A friend had a dial barometer that supposedly came from a ship in WWII, sort of plain but something I'd really like to be gifted if he ever gets tired of it. I can't recall the name of the manufacturer, but did say something about the navy on it, I think.
Again, if I recall it had sort of a chain drive (maybe I'm hallucinating) and was literally so sensitive that we had fun taking it off the wall hook and going down stairs, seeing a difference in the needle position, then repeating it. Maybe we spoofed ourselves, but it seemed with the big hand and generous dial size, and the heft of it's construction, that it may literally have been able to do that.
With your extensive collection, do you think we were seeing a real effect, or not?
On the other hand, I do know that when I put a Vaisala WXT520 into monitoring, I had run it for a couple months on my screened in porch. when I put it up on my ham tower aways, I did have to tweak the setting to compensate.

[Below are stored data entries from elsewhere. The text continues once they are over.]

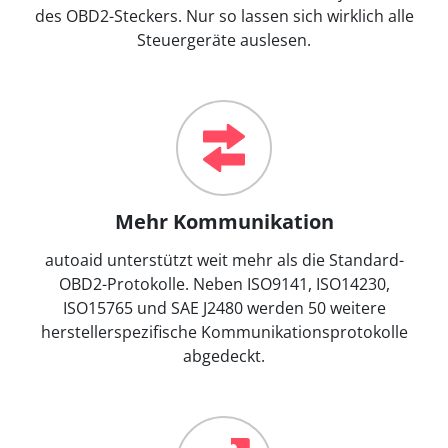
des OBD2-Steckers. Nur so lassen sich wirklich alle
Steuergeräte auslesen.
Mehr Kommunikation
autoaid unterstützt weit mehr als die Standard-
OBD2-Protokolle. Neben ISO9141, ISO14230,
ISO15765 und SAE J2480 werden 50 weitere
herstellerspezifische Kommunikationsprotokolle
abgedeckt.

I know sometimes folks get all excited about precision and accuracy. Yet as a kid I sort of scoffed at my 19 year older sister in college and doing quantitative analysis in chemistry and saying the lab had a balance scale that could weigh her fingerprint. Yet when I was there at the same school (new chemistry building) I took a series of classes and indeed weighed my fingerprint many times. Some things are really true, I guess.